When we had to drive to a railway station on the north side a cab had to be secured well in advance from the one-horse garage of Murdoch M'Lean, taking all risks as to punctuality and tariff. Then the sum of twopence was exacted at the boundary toll-bar, and again on crossing the Jamaica Bridge. I can still see the nimble little taxgatherer there, standing in mid-stream of the double traffic, dodging in and out between carts and carriages, yet managing to collect his dues with commendable precision.

Tartan omnibuses, with musty straw in the bottom, ran out from town every half-hour, making a fine semi-circular sweep just under the nose of the tollkeeper who might have reaped a considerable harvest had they but proceeded a dozen yards further. They plied alternately between this point and St. Rollox or "The Crescents" The fare was a uniform twopence for any part of the distance, and as often as they passed the office of the proprietor, Andrew Menzies, at the corner of Argyle Street and Buchanan Street, the guards changed bags with a businesslike swing over the shoulder. At uncertain intervals an inferior 'bus took up the traffic beyond the toll on the Govan Road. It was common report that its three horses had only two eyes among them, that in the centre being said to be totally blind, while the outside steeds had a right and left eye respectively. It is astonishing how children enjoy such a story and how little they care to probe its accuracy. Not that this particular one was inherently impossible, but it reminds me of another originating from almost the same spot, where the probabilities were distinctly less. A cab was alleged to he frequently seen at a certain door where lived a gentleman of unwieldy proportions. The story was that while he could not reach town without a cab he could only get into it by running all the length of his entry so as to force himself inside. It told well, and no one cared to ask how, if he could not walk to town he could yet run to the cab, or how, if he required such impetus to get in, he could ever hope to get out.

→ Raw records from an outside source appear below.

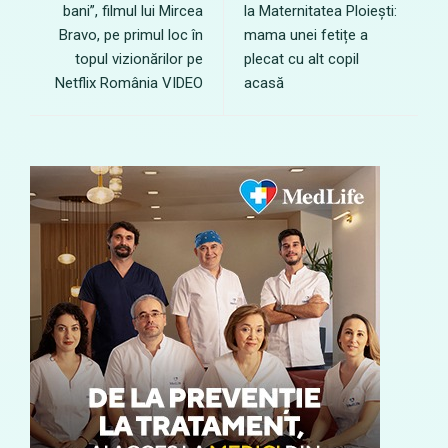
bani”, filmul lui Mircea
la Maternitatea Ploiești:
Bravo, pe primul loc în
mama unei fetițe a
topul vizionărilor pe
plecat cu alt copil
Netflix România VIDEO
acasă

It may be added that at the time referred to practically all the 'buses in the city were controlled by the said Andrew Menzies, and it was considered something of an innovation when a rival established a superior service on the Partick route. The new omnibuses were more commodious and better appointed than anything hitherto dreamed of. Themselves painted a vivid green, their drivers and guards were liveried in brilliant scarlet, and I think a brass trumpet heralded their approach along Dumbarton Road.